ICP-MS & EAS are being used to control the content of the Cerium Antineutrino Generator material. Alpha-spectroscopy is used to measure the traces of 244Cm and 241Am in the CeANG, at the level of less than about 10-4 Bq of impurities /Bq of 144Ce.

Cerium AntiNeutrino Generator

Tungsten alloy shield surrounding the CeANG (HDTAS). The cylindrical device of about 50 cm diameter and 55 cm height weights 2.3 tons.

The 144Ce antineutrino generator is a also gamma emitter and must thus be placed inside a 19 cm thick high-density (18.0 g/cm3) tungsten alloy shield (called HDTAS). This shield is providing a biological protection during all operations as well as a background suppression during the data-taking period. The CeANG will be permanently enclosed into the HDTAS to attenuate the gamma dose, dominated by the gamma ray of 2.185 MeV emitted in 0.7 % of the decays.

The alloy is composed of tungsten (95.0 %), iron (1.5 %), and nickel (3.5 %). The HDTAS is basically made of two parts. The main body is a hollow cylinder, with a lower cylindrical cavity that will accommodate the CeANG stainless steel capsule, and an upper cylindrical cavity. The upper cavity will receive the second part, which is a tungsten heavy alloy plug used to close the shielding.

Such a shielding design ensures the necessary attenuation of 2 MeV gamma ray radiation. On top of the plug will be installed a helicoflex gasket to tightly close the device. The total weight is close to 2300 kg. 

Due to the heat released by the CeANG, less than 1200 W, the surface temperature of the shield will be about <80°C at the maximum activity. 

The radiation dose at 1 m of the shielding will be less than 10 microSv/hour. 





Safety issues are of major importance and are thus considered according to all current international standards, in relation with the safety authorities (ASN, ISPRA, Rosatom).

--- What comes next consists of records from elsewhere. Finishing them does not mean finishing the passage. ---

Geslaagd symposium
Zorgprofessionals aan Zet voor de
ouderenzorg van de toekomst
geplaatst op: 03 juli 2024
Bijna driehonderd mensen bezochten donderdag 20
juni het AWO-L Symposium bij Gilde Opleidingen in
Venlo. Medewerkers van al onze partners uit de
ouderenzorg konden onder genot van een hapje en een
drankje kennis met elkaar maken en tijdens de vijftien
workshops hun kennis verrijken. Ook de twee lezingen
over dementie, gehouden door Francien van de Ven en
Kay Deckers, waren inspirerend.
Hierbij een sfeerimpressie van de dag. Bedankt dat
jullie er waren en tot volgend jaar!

In the scope of the CeANG delivery, PA MAYAK is applying the following regulations:


  • Regulation ISO-9978 and ISO-2919 (Radiation protection - Sealed radioactive sources – Leakage test methods).

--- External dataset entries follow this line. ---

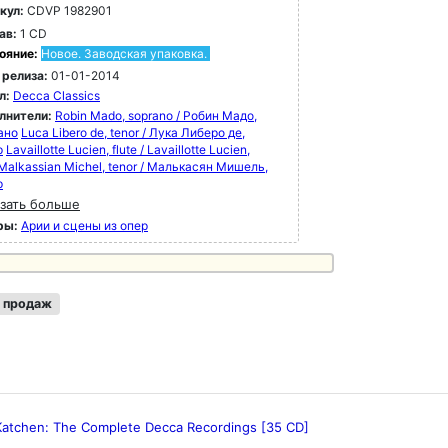
кул:
CDVP 1982901
рмета - запись "Петрушки" Стравинского,
ав:
1 CD
рая стала первой пластинкой Decca,
щенной в 1950 году. "The Decca Sound: The
ояние:
Новое. Заводская упаковка.
 Years" - теперь доступен на 180-граммовом
 релиза:
01-01-2014
ле, с оригинальными обложками на каждом
л:
Decca Classics
ве.
лнители:
Robin Mado, soprano / Робин Мадо,
ано
Luca Libero de, tenor / Лука Либеро де,
р
Lavaillotte Lucien, flute / Lavaillotte Lucien,
Malkassian Michel, tenor / Малькасян Мишель,
р
зать больше
ры:
Арии и сцены из опер
 продаж
 Katchen: The Complete Decca Recordings [35 CD]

  • Regulations for the Safe Transport of Radioactive Material, IAEA Safety Standards, Safety Requirements No TS-R-1, Current Issue.





At the end of the scientific operations carried out in Italy, the sealed source will return to France, in 2019, to be disposed by the Russian supplier PA MAYAK.

In order to anticipate any difficulties in deploying this nominal recovery scheme, the CEA also fully considered an alternative disposal solution in France.